Brief
Please, could you print all the lines below exactly, leaving out the pictures?

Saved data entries
□ □ □ □ □ □ □

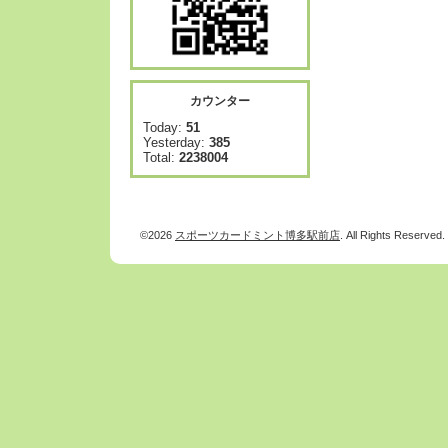
カウンター
Today:
51
Yesterday:
385
Total:
2238004
©2026
スポーツカードミント博多駅前店
. All Rights Reserved.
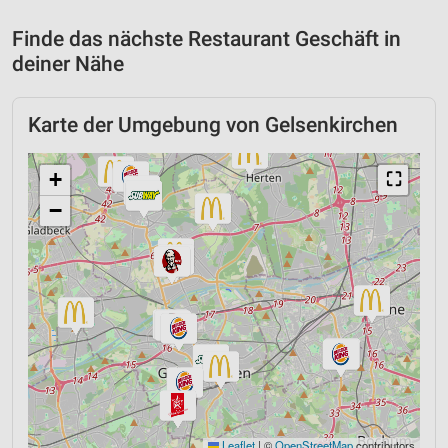
Finde das nächste Restaurant Geschäft in
deiner Nähe
Karte der Umgebung von Gelsenkirchen
+
⛶
−
Leaflet
|
©
OpenStreetMap
contributors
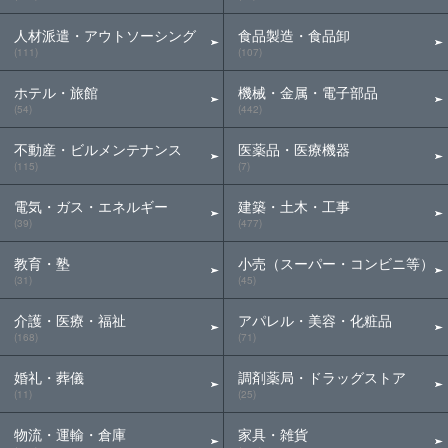
人材派遣・アウトソーシング
食品製造・食品卸
(111)
(107)
ホテル・旅館
機械・金属・電子部品
(54)
(442)
不動産・ビルメンテナンス
医薬品・医療機器
(115)
(7)
電気・ガス・エネルギー
建築・土木・工事
(39)
(477)
教育・塾
小売（スーパー・コンビニ等）
(31)
(45)
介護・医療・福祉
アパレル・美容・化粧品
(168)
(71)
婚礼・葬儀
調剤薬局・ドラッグストア
(11)
(25)
物流・運輸・倉庫
家具・雑貨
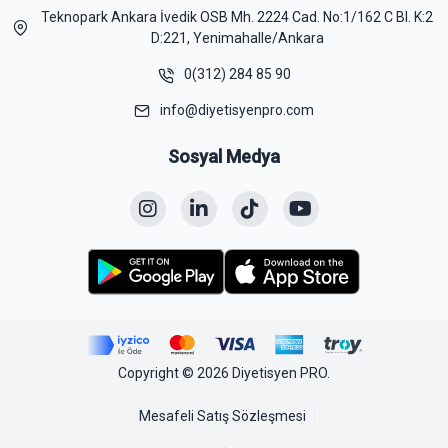
Teknopark Ankara İvedik OSB Mh. 2224 Cad. No:1/162 C Bl. K:2
D:221, Yenimahalle/Ankara
0(312) 284 85 90
info@diyetisyenpro.com
Sosyal Medya
Copyright © 2026 Diyetisyen PRO.
Mesafeli Satış Sözleşmesi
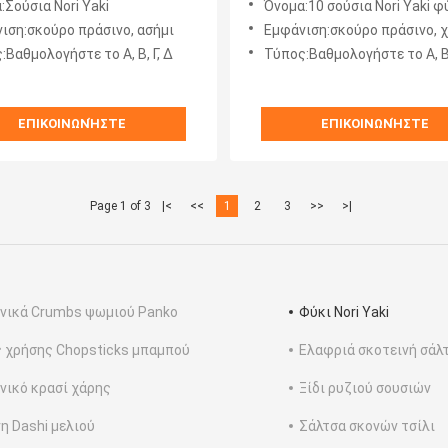
:Σούσια Nori Yaki
Όνομα:10 σούσια Nori Yaki 
ιση:σκούρο πράσινο, ασήμι
Εμφάνιση:σκούρο πράσινο, 
:Βαθμολογήστε το Α, Β, Γ, Δ
Τύπος:Βαθμολογήστε το Α, Β,
ΕΠΙΚΟΙΝΩΝΉΣΤΕ
ΕΠΙΚΟΙΝΩΝΉΣΤΕ
Page 1 of 3
|<
<<
1
2
3
>>
>|
νικά Crumbs ψωμιού Panko
Φύκι Nori Yaki
 χρήσης Chopsticks μπαμπού
Ελαφριά σκοτεινή σάλ
νικό κρασί χάρης
Ξίδι ρυζιού σουσιών
η Dashi μελιού
Σάλτσα σκονών τσίλι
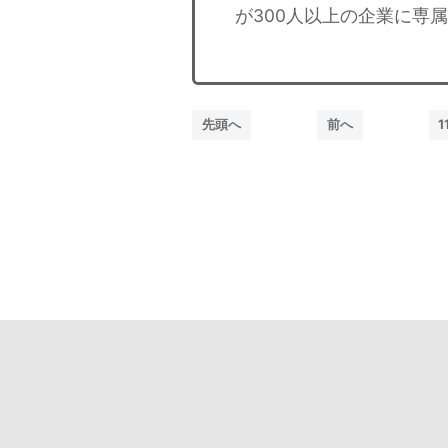
が300人以上の企業に専
先頭へ
前へ
1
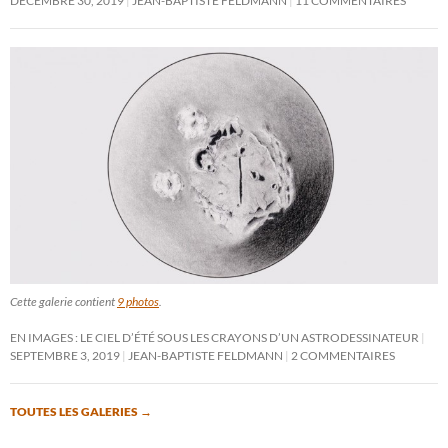
DÉCEMBRE 30, 2019
JEAN-BAPTISTE FELDMANN
11 COMMENTAIRES
Cette galerie contient
9 photos
.
EN IMAGES : LE CIEL D’ÉTÉ SOUS LES CRAYONS D’UN ASTRODESSINATEUR
SEPTEMBRE 3, 2019
JEAN-BAPTISTE FELDMANN
2 COMMENTAIRES
TOUTES LES GALERIES
→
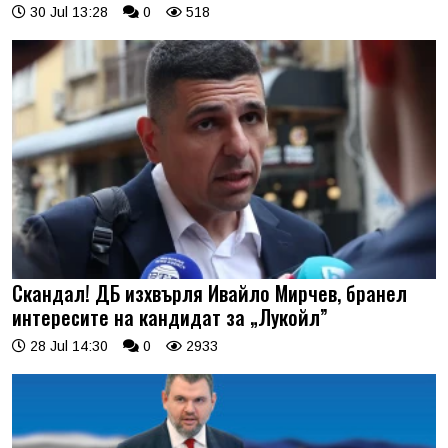
30 Jul 13:28
0
518
Скандал! ДБ изхвърля Ивайло Мирчев, бранел
интересите на кандидат за „Лукойл”
28 Jul 14:30
0
2933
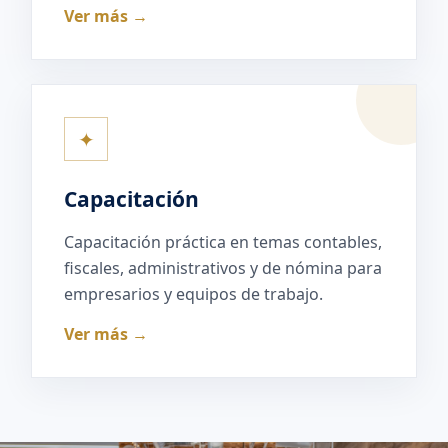
Ver más →
✦
Capacitación
Capacitación práctica en temas contables,
fiscales, administrativos y de nómina para
empresarios y equipos de trabajo.
Ver más →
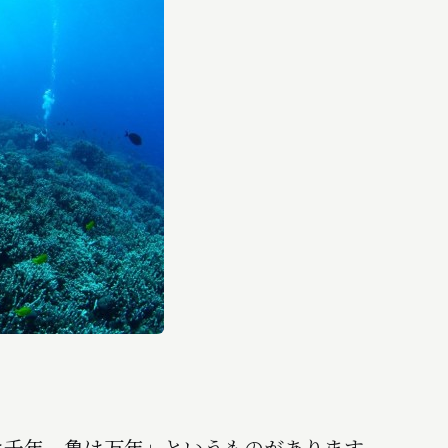
千年、亀は万年」というものがあります。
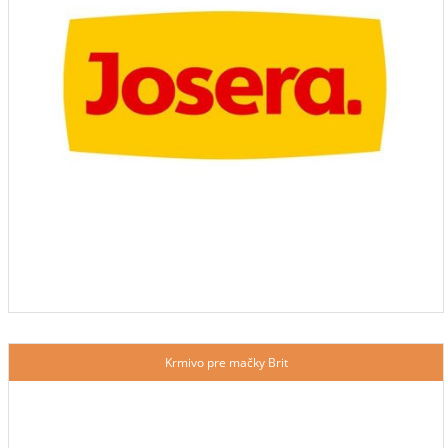
Krmivo pre mačky Brit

□ □ □ □ □ □ □

Written solution
カウンター
Today:
51
Yesterday:
385
Total:
2238004
©2026
スポーツカードミント博多駅前店
. All Rights Reserved.
Finde das nächste Restaurant Geschäft in
deiner Nähe
Karte der Umgebung von Gelsenkirchen
+
⛶
−
Leaflet
|
©
OpenStreetMap
contributors
人材派遣・アウトソーシング
食品製造・食品卸
(111)
(107)
ホテル・旅館
機械・金属・電子部品
(54)
(442)
不動産・ビルメンテナンス
医薬品・医療機器
(115)
(7)
電気・ガス・エネルギー
建築・土木・工事
(39)
(477)
教育・塾
小売（スーパー・コンビニ等）
(31)
(45)
介護・医療・福祉
アパレル・美容・化粧品
(168)
(71)
婚礼・葬儀
調剤薬局・ドラッグストア
(11)
(25)
物流・運輸・倉庫
家具・雑貨
Teknopark Ankara İvedik OSB Mh. 2224 Cad. No:1/162 C Bl. K:2
D:221, Yenimahalle/Ankara
0(312) 284 85 90
info@diyetisyenpro.com
Sosyal Medya
Copyright © 2026 Diyetisyen PRO.
Mesafeli Satış Sözleşmesi
:Σούσια Nori Yaki
Όνομα:10 σούσια Nori Yaki 
ιση:σκούρο πράσινο, ασήμι
Εμφάνιση:σκούρο πράσινο, 
:Βαθμολογήστε το Α, Β, Γ, Δ
Τύπος:Βαθμολογήστε το Α, Β,
ΕΠΙΚΟΙΝΩΝΉΣΤΕ
ΕΠΙΚΟΙΝΩΝΉΣΤΕ
Page 1 of 3
|<
<<
1
2
3
>>
>|
νικά Crumbs ψωμιού Panko
Φύκι Nori Yaki
 χρήσης Chopsticks μπαμπού
Ελαφριά σκοτεινή σάλ
νικό κρασί χάρης
Ξίδι ρυζιού σουσιών
η Dashi μελιού
Σάλτσα σκονών τσίλι
が300人以上の企業に専
先頭へ
前へ
1
DÉCEMBRE 30, 2019
JEAN-BAPTISTE FELDMANN
11 COMMENTAIRES
Cette galerie contient
9 photos
.
EN IMAGES : LE CIEL D’ÉTÉ SOUS LES CRAYONS D’UN ASTRODESSINATEUR
SEPTEMBRE 3, 2019
JEAN-BAPTISTE FELDMANN
2 COMMENTAIRES
TOUTES LES GALERIES
→
30 Jul 13:28
0
518
Скандал! ДБ изхвърля Ивайло Мирчев, бранел
интересите на кандидат за „Лукойл”
28 Jul 14:30
0
2933
Ver más →
✦
Capacitación
Capacitación práctica en temas contables,
fiscales, administrativos y de nómina para
empresarios y equipos de trabajo.
Ver más →
千年、亀は万年」というものがあります。
Krmivo pre mačky Brit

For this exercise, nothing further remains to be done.